YOUR INSTRUCTIONS: Omitting the pictures, restate all of the entries below exactly.

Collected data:
===

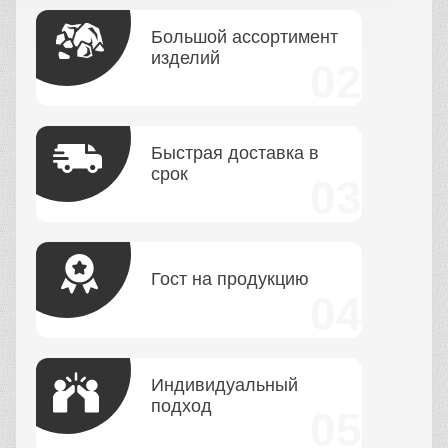
Большой ассортимент
изделий
Быстрая доставка в
срок
Гост на продукцию
Индивидуальный
подход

===

TASK OUTPUT:
Большой ассортимент
изделий
Быстрая доставка в
срок
Гост на продукцию
Индивидуальный
подход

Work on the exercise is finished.